[Task item]:
If a line of the material contains "cobertura", copy it.

[Data excerpts]:
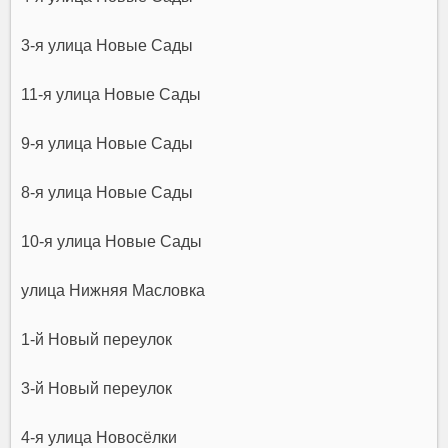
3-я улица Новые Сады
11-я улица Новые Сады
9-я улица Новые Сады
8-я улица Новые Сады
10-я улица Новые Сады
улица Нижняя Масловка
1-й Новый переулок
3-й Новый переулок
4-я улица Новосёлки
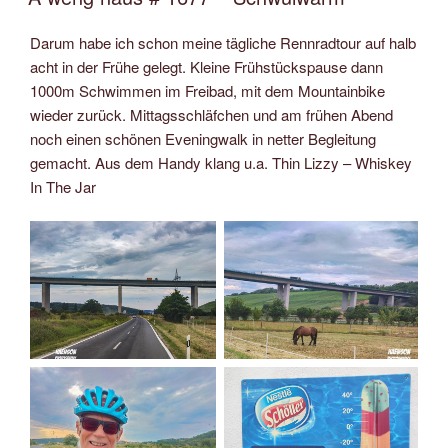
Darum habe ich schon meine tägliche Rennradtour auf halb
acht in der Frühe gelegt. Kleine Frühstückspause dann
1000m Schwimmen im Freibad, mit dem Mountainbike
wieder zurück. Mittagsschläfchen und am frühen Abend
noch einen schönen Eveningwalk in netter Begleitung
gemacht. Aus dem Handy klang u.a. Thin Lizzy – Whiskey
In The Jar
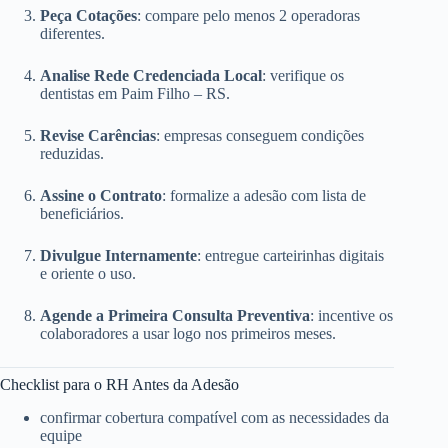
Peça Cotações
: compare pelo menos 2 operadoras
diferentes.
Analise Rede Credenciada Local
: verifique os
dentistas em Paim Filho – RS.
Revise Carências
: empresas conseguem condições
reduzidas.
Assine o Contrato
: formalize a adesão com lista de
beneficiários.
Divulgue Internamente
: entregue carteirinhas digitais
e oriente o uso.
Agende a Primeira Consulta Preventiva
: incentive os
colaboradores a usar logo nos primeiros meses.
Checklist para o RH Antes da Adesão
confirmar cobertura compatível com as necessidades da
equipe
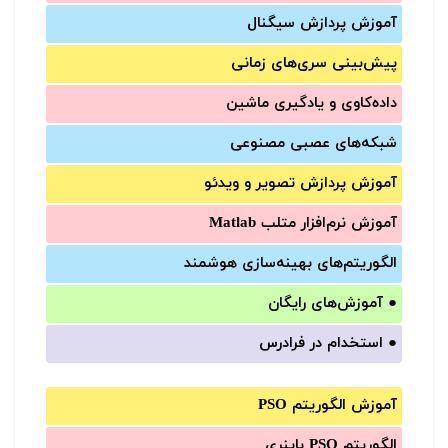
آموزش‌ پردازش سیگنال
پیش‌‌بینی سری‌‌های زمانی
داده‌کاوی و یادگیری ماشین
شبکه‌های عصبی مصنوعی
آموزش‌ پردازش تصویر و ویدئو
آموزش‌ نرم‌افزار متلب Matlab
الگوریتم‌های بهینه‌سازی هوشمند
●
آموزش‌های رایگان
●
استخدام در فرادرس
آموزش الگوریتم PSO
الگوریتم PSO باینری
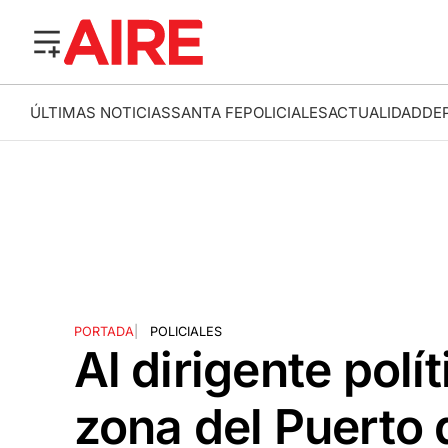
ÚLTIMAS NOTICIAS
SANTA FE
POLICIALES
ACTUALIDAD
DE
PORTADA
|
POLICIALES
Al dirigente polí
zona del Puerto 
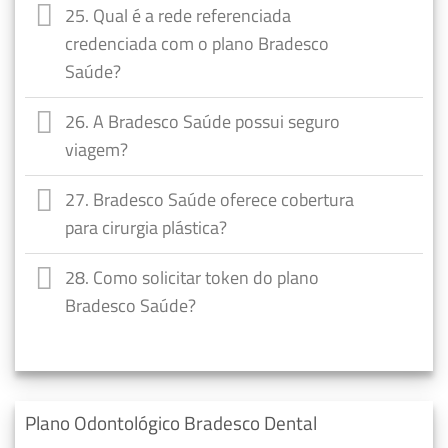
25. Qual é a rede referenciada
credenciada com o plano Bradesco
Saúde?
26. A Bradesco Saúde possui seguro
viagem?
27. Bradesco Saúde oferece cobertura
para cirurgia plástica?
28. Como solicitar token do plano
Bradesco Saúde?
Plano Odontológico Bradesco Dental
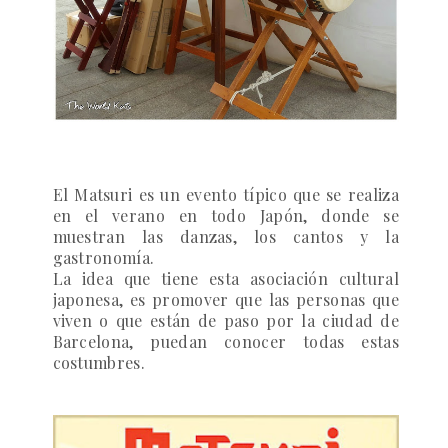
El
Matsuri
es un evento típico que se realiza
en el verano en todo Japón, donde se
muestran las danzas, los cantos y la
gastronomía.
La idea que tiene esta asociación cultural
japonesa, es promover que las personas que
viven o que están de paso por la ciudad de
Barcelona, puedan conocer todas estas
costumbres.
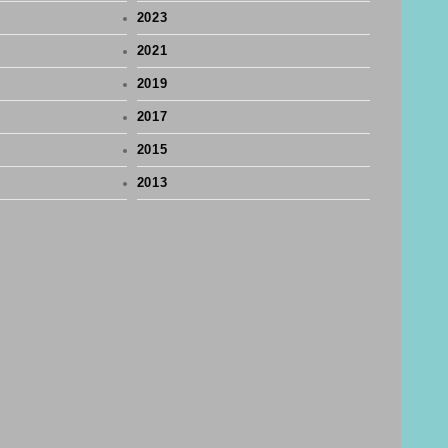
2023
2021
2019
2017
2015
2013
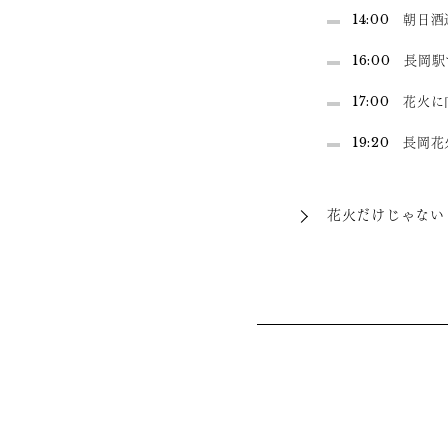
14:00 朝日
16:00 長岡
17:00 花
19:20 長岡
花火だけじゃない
--
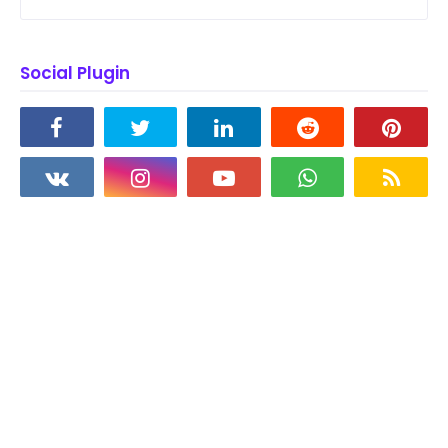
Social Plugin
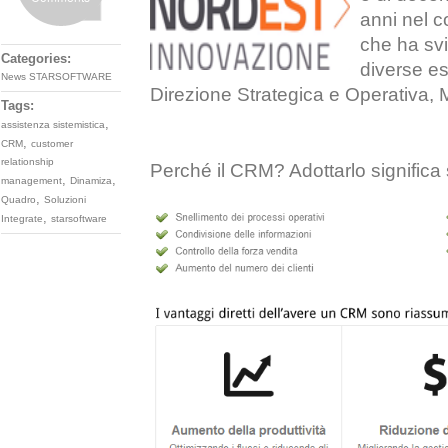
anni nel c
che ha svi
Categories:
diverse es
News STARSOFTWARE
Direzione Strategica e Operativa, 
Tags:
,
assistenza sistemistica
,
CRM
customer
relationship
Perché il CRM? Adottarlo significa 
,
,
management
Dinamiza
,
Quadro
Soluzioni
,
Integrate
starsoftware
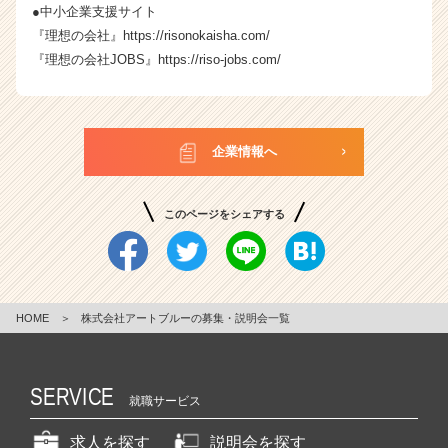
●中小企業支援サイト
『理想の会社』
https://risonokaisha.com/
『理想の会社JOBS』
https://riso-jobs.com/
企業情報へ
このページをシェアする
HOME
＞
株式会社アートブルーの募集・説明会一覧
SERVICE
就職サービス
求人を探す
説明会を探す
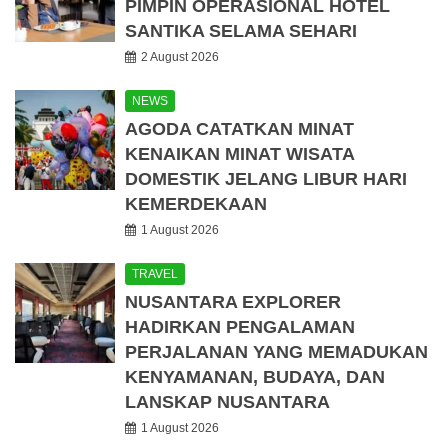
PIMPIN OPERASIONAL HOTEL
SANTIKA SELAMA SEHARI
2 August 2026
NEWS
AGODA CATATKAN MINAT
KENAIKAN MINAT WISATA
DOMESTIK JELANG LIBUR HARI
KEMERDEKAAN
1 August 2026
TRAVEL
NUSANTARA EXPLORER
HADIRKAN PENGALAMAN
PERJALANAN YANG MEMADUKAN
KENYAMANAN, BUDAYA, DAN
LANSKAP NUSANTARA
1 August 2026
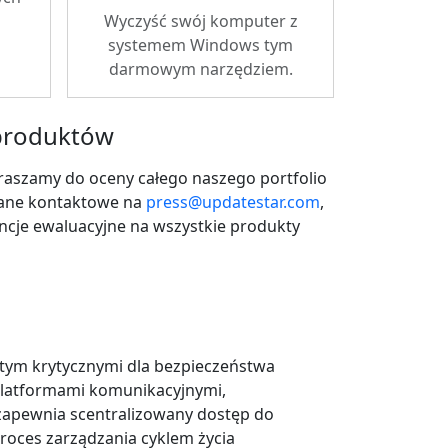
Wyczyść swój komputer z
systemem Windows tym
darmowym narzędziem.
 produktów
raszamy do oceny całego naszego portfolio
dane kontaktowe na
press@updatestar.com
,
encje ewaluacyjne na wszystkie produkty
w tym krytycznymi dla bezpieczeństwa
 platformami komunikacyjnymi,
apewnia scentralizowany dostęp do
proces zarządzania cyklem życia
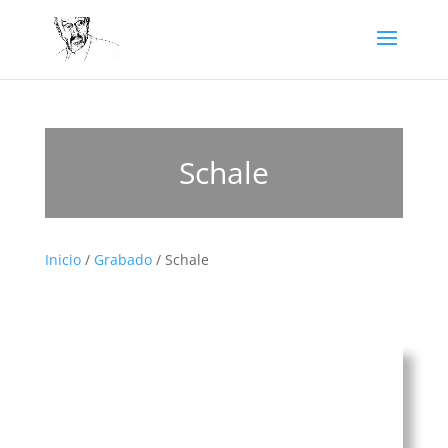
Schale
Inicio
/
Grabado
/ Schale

[Answer space]:
confirmar cobertura compatível com as necessidades da
27. Bradesco Saúde oferece cobertura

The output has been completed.